Nicaragua: tensione resta alta alla vigilia del dialogo

Un'immagine d'archivio delle proteste in Nicaragua: una ragazza avvolta dalla bandiera del Nicaragua affronta uno schieramento di polizia.
Immagine delle proteste in Nicaragua. (Archivio)

MANAGUA. – Alla vigilia dell’inizio del “dialogo nazionale” proposto dal presidente Daniel Ortega e gestito dalla Conferenza episcopale, la tensione resta alta in Nicaragua, dove l’opposizione al governo intende mantenere la sua protesta di piazza, per chiedere giustizia per le vittime della repressione.

Rappresentanti del movimento studentesco, dei contadini organizzatisi contro il progetto di canale interoceanico del governo e altri settori della società civile hanno diffuso una dichiarazione comune, nella quale hanno confermato che parteciperanno al dialogo, anche se -come hanno già detto i vescovi- “le condizioni non sono quelle idonee”.
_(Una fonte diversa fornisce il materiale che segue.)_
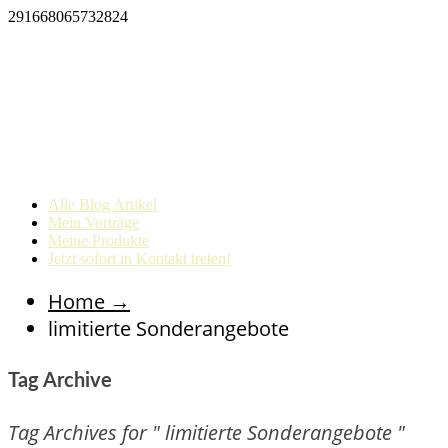
291668065732824
Alle Blog Artikel
Mein Vorträge
Meine Produkte
Jetzt sofort in Kontakt treten!
Home
→
limitierte Sonderangebote
Tag Archive
Tag Archives for " limitierte Sonderangebote "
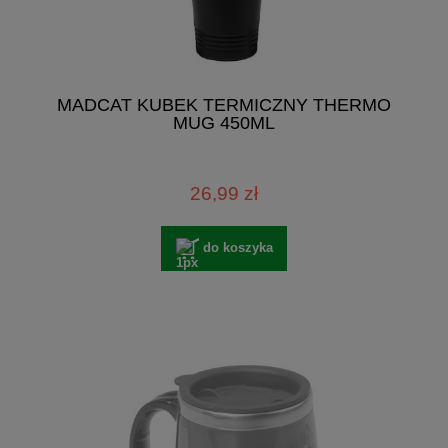
MADCAT KUBEK TERMICZNY THERMO
MUG 450ML
26,99 zł
do koszyka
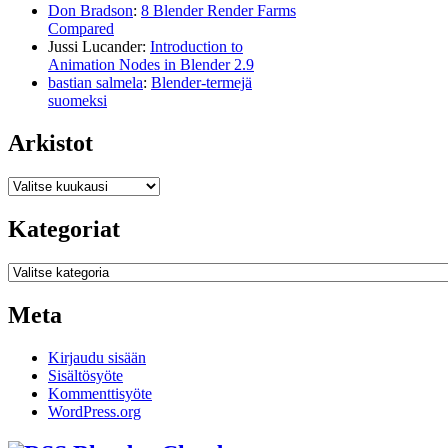
Don Bradson
:
8 Blender Render Farms
Compared
Jussi Lucander
:
Introduction to
Animation Nodes in Blender 2.9
bastian salmela
:
Blender-termejä
suomeksi
Arkistot
Arkistot
Kategoriat
Kategoriat
Meta
Kirjaudu sisään
Sisältösyöte
Kommenttisyöte
WordPress.org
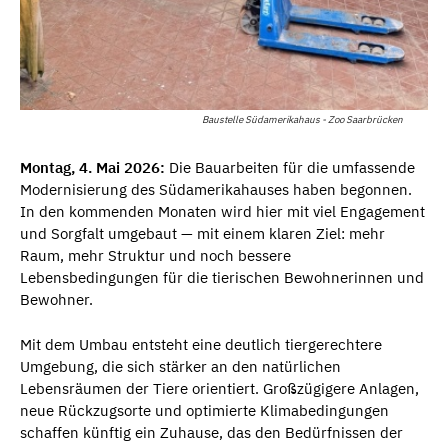
Baustelle Südamerikahaus - Zoo Saarbrücken
Montag, 4. Mai 2026:
Die Bauarbeiten für die umfassende
Modernisierung des Südamerikahauses haben begonnen.
In den kommenden Monaten wird hier mit viel Engagement
und Sorgfalt umgebaut — mit einem klaren Ziel: mehr
Raum, mehr Struktur und noch bessere
Lebensbedingungen für die tierischen Bewohnerinnen und
Bewohner.
Mit dem Umbau entsteht eine deutlich tiergerechtere
Umgebung, die sich stärker an den natürlichen
Lebensräumen der Tiere orientiert. Großzügigere Anlagen,
neue Rückzugsorte und optimierte Klimabedingungen
schaffen künftig ein Zuhause, das den Bedürfnissen der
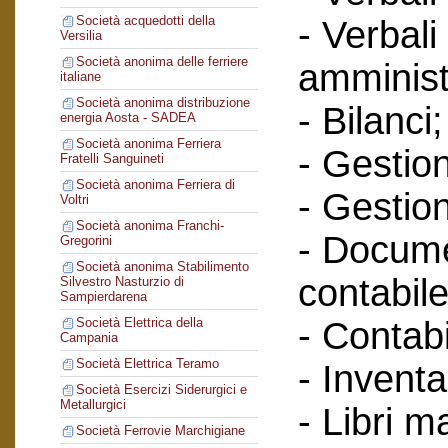
Società acquedotti della
- Verbali
Versilia
Società anonima delle ferriere
amminist
italiane
Società anonima distribuzione
- Bilanci;
energia Aosta - SADEA
Società anonima Ferriera
- Gestione
Fratelli Sanguineti
Società anonima Ferriera di
- Gestion
Voltri
Società anonima Franchi-
- Docume
Gregorini
Società anonima Stabilimento
contabile
Silvestro Nasturzio di
Sampierdarena
- Contabi
Società Elettrica della
Campania
Società Elettrica Teramo
- Inventa
Società Esercizi Siderurgici e
Metallurgici
- Libri m
Società Ferrovie Marchigiane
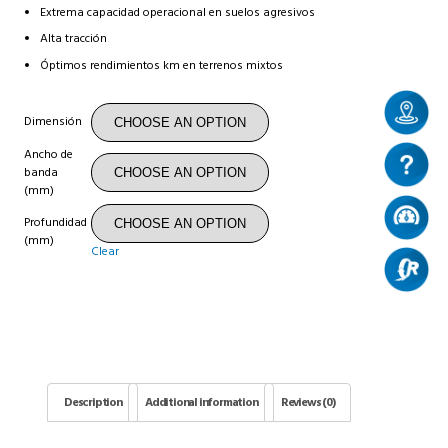
Extrema capacidad operacional en suelos agresivos
Alta tracción
Óptimos rendimientos km en terrenos mixtos
Dimensión
Ancho de
banda
(mm)
Profundidad
(mm)
Clear
Description
Additional information
Reviews (0)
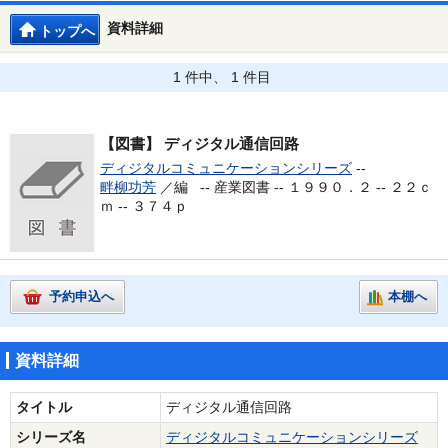
資料詳細
トップへ
1 件中、 1 件目
【図書】
ディジタル通信回路
ディジタルコミュニケーションシリーズ
--
畔柳功芳
／編 --
産業図書 -- １９９０．２ -- ２２ｃ
ｍ -- ３７４ｐ
予約申込へ
本棚へ
資料詳細
タイトル
ディジタル通信回路
シリーズ名
ディジタルコミュニケーションシリーズ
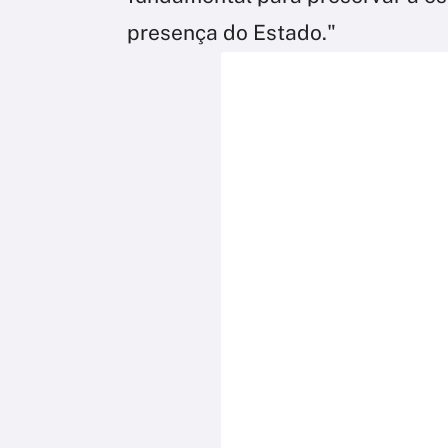
presença do Estado."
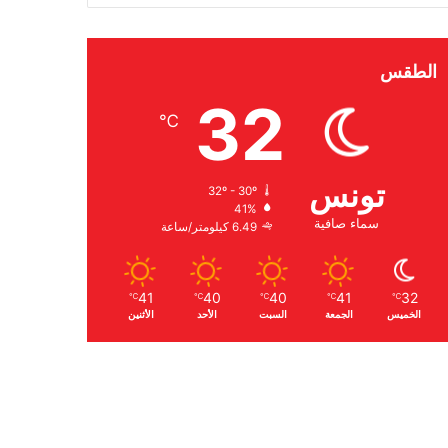
الطقس
32
℃
تونس
32º - 30º
41%
سماء صافية
6.49 كيلومتر/ساعة
41
40
40
41
32
℃
℃
℃
℃
℃
الخميس
الجمعة
السبت
الأحد
الأثنين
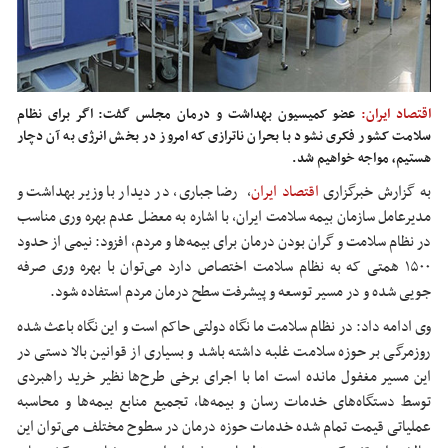
اقتصاد ایران:
عضو کمیسیون بهداشت و درمان مجلس گفت: اگر برای نظام
سلامت کشور فکری نشود با بحران ناترازی که امروز در بخش انرژی به آن دچار
هستیم، مواجه خواهیم شد.
به گزارش خبرگزاری
اقتصاد ایران
،
رضا جباری، در دیدار با وزیر بهداشت و
مدیرعامل سازمان بیمه سلامت ایران، با اشاره به معضل عدم بهره وری مناسب
در نظام سلامت و گران بودن درمان برای بیمه‌ها و مردم، افزود: نیمی از حدود
۱۵۰۰ همتی که به نظام سلامت اختصاص دارد می‌توان با بهره وری صرفه
جویی شده و در مسیر توسعه و پیشرفت سطح درمان مردم استفاده شود.
وی ادامه داد: در نظام سلامت ما نگاه دولتی حاکم است و این نگاه باعث شده
روزمرگی بر حوزه سلامت غلبه داشته باشد و بسیاری از قوانین بالا دستی در
این مسیر مغفول مانده است اما با اجرای برخی طرح‌ها نظیر خرید راهبردی
توسط دستگاه‌های خدمات
رسان
و بیمه‌ها، تجمیع منابع بیمه‌ها و محاسبه
عملیاتی قیمت تمام شده خدمات حوزه درمان در سطوح مختلف می‌توان این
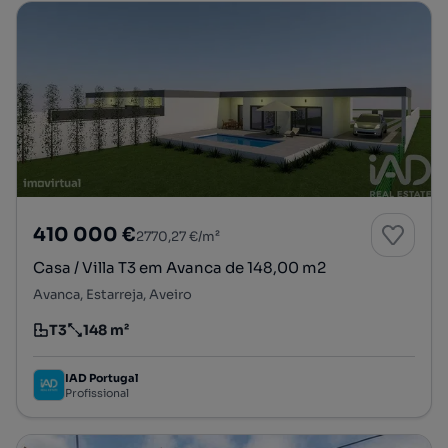
410 000 €
2770,27 €/m²
Casa / Villa T3 em Avanca de 148,00 m2
Avanca, Estarreja, Aveiro
T3
148 m²
Tipologia
Preço por metro quadrado
IAD Portugal
Profissional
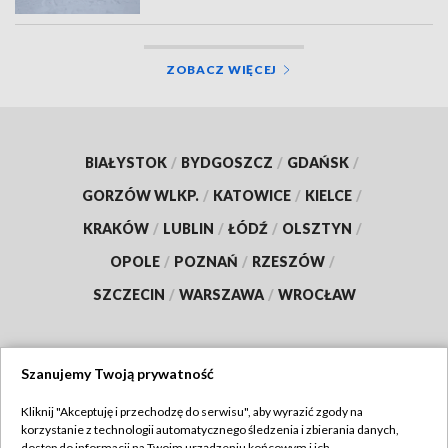
ZOBACZ WIĘCEJ
BIAŁYSTOK
/
BYDGOSZCZ
/
GDAŃSK
/
GORZÓW WLKP.
/
KATOWICE
/
KIELCE
/
KRAKÓW
/
LUBLIN
/
ŁÓDŹ
/
OLSZTYN
/
OPOLE
/
POZNAŃ
/
RZESZÓW
/
SZCZECIN
/
WARSZAWA
/
WROCŁAW
Szanujemy Twoją prywatność
Dołącz do nas:
Kliknij "Akceptuję i przechodzę do serwisu", aby wyrazić zgody na
korzystanie z technologii automatycznego śledzenia i zbierania danych,
TVP
dostęp do informacji na Twoim urządzeniu końcowym i ich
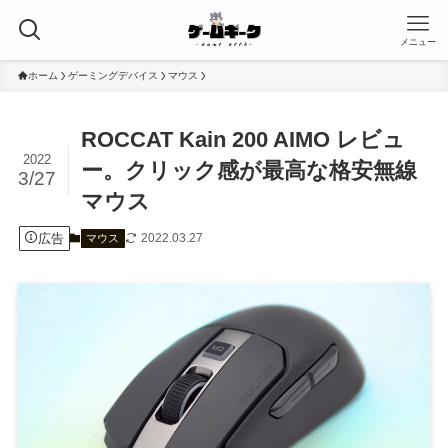
メニュー
ホーム
ゲーミングデバイス
マウス
ROCCAT Kain 200 AIMO レビュ
2022
ー。クリック感が最高な格安無線
3/27
マウス
広告
2022.03.27
マウス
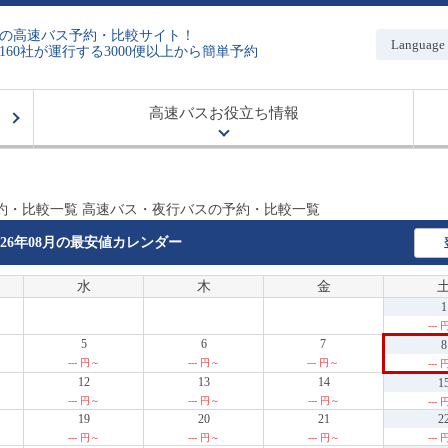
の高速バス予約・比較サイト！
Language
160社が運行する3000便以上から簡単予約
高速バスお役立ち情報
約・比較一覧 高速バス・夜行バスの予約・比較一覧
026年08月の
最安値カレンダー
水
木
金
1
---
5
6
7
8
--- 円～
--- 円～
--- 円～
---
12
13
14
1
--- 円～
--- 円～
--- 円～
---
19
20
21
2
--- 円～
--- 円～
--- 円～
---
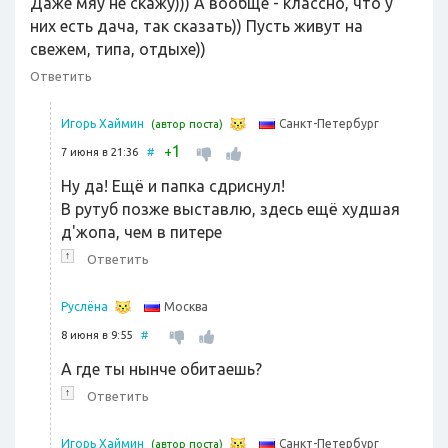
Даже мяу не скажу))) А вообще - классно, что у
них есть дача, так сказать)) Пусть живут на
свежем, типа, отдыхе))
Ответить
Санкт-Петербург
Игорь Хаймин
(автор поста)
1
+
7 июня в 21:36
#
Ну да! Ещё и папка сдриснул!
В рутуб позже выставлю, здесь ещё худшая
д'жопа, чем в питере
↑
Ответить
Москва
Руслёна
8 июня в 9:55
#
А где ты нынче обитаешь?
↑
Ответить
Санкт-Петербург
Игорь Хаймин
(автор поста)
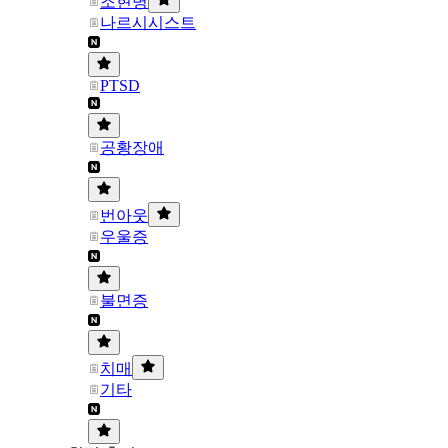
조현병
나르시시스트
PTSD
공황장애
번아웃
우울증
불면증
치매
기타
“Esigiamo la fine immediata della repressione, l’attacco e l’assedio della popolazione da parte del governo, attraverso i suoi gruppi paramilitari”, si legge nella dichiarazione, nella quale si sottolinea l’importanza di “dare una giustizia giusta” per i morti nelle proteste che si susseguono da quasi un mese, almeno 45 ma che potrebbero anche essere più di 60, in assenza di un bilancio ufficiale di vittime.

La Chiesa nicaraguense aveva fissato quattro condizioni per accettare di mediare nel dialogo proposto da Ortega, ma solo la prima è stata ottenuta: il governo ha accettato l’invio di una missione del Consiglio Interamericano per i Diritti Umani (Cidh) per controllare la situazione nel paese.

Monsignor Silvio Baez, vescovo ausiliare di Managua, ha assicurato da parte sua che “il dialogo non è alternativo alla pressione popolare pacifica, né una capitolazione davanti alla repressione che soffre il popolo” e non diventerà “un tentativo di tornare alla tranquillità artificiale di qualche settimane fa”.